First there were strobilurins, then came triazoles, and now we have succinate dehydrogenase inhibitors or SDHIs.
That can be a bit of tongue twister, but it also adds up to three classes of fungicides and multiple modes of action that more growers are stacking up to bring stronger disease protection to their cornfields. That’s the verdict from the University of Kentucky’s Kiersten Wise and OMAFRA’s Albert Tenuta, two of North American agriculture’s leading plant pathologists.
On this episode of RealAgriculture’s Corn School, the pathologists note there are still strong fungicide products from single classes that do a good job, but there’s mounting evidence that products that stack strobilurins and triazoles increase the likelihood of growers receiving an economic return on their fungicide investment.

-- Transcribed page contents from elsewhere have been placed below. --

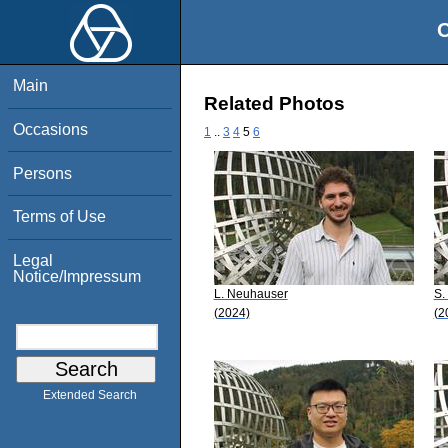
O
Main
Related Photos
Occasions
1
..
3
4
5
6
Persons
Terms of Use
Legal
Notice/Impressum
L. Neuhauser
S.
(2024)
(2
Extended Search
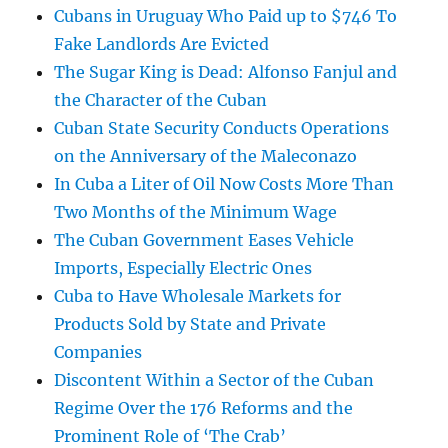
Cubans in Uruguay Who Paid up to $746 To
Fake Landlords Are Evicted
The Sugar King is Dead: Alfonso Fanjul and
the Character of the Cuban
Cuban State Security Conducts Operations
on the Anniversary of the Maleconazo
In Cuba a Liter of Oil Now Costs More Than
Two Months of the Minimum Wage
The Cuban Government Eases Vehicle
Imports, Especially Electric Ones
Cuba to Have Wholesale Markets for
Products Sold by State and Private
Companies
Discontent Within a Sector of the Cuban
Regime Over the 176 Reforms and the
Prominent Role of ‘The Crab’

When SDHIs — the new kid on the block — are added to stacks, early evidence suggests they can improve ROI even further, say Wise and Tenuta.

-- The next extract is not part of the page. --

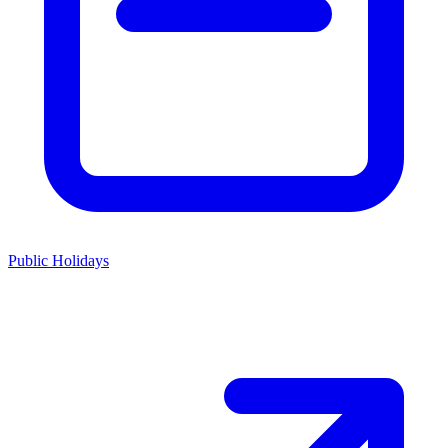
Public Holidays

Wise notes that growers improve the chances of fungicides delivering an economic return when they target high-risk fields. These may include continuous corn, no-till fields with hybrids that are more susceptible to foliar disease.
Both pathologists also remind growers to follow best management practices to mitigate the risk of foliar disease. These practices include: selecting more disease-tolerant hybrids, maintaining diverse rotations, avoiding high-risk environments, stacking fungicide classes and correctly timing fungicide application.